Physical extraction: the costs.
Extracting physical gold from a mine takes hard work and requires significant investment, energy consumption and use of labour. It starts with an exploratory phase
which can last for up to ten years, and is regarded as an investment with the aim that it will eventually recover the incurred costs and generate profit. It is far from guaranteed that the results of this activity will be economically viable, as just around 0.1% of areas under consideration turn out to be an actual mine.
The second phase consists of the construction of a structure that is able to extract the material.

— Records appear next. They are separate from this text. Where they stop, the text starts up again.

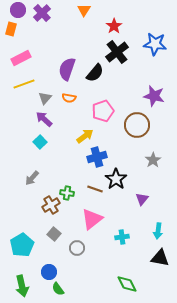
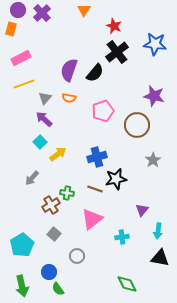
red star: rotated 14 degrees counterclockwise
purple semicircle: moved 2 px right, 1 px down
yellow arrow: moved 27 px left, 18 px down
black star: rotated 25 degrees clockwise
purple triangle: moved 11 px down
gray circle: moved 8 px down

Often the cost-effectiveness of such a structure is uncertain because, on average, just 10% of active devices produce the amount of gold needed to justify the investment.
Once the effective economic viability of the site has been evaluated, it is necessary to apply for a national licence in order to build the actual mine and thus proceed to the extraction phase. The application necessitates a long and bureaucratic process, which is often influenced by the social and organisational conditions of the country where the operation is taking place. This process can take as long as five years to be carried out, without any certainty that the licence to work will be obtained.
Once the procedure for the application has been concluded and the licence obtained, the physical extraction of fragments of earth and rocks containing gold can commence. The ‘average life’ of a mine until its depletion tends to be between ten and thirty years; once the mine’s production cycle has come to an end and all the raw material has been extracted, the structure will be completely demolished through a process that usually lasts between one and five years.
The final stage of the gold production cycle is the reclamation of the lands upon which the activity has been carried out. This operation is essential in order to avoid significant damages to the nappes and the surrounding vegetation. This process may require a further five years to be fully implemented and comes with significant costs.
Hopefully, the general framework explained above clarifies each step of the process, the reasons why gold mining as a business requires significant investment and a long-term operational perspective, and why profit projections remain uncertain.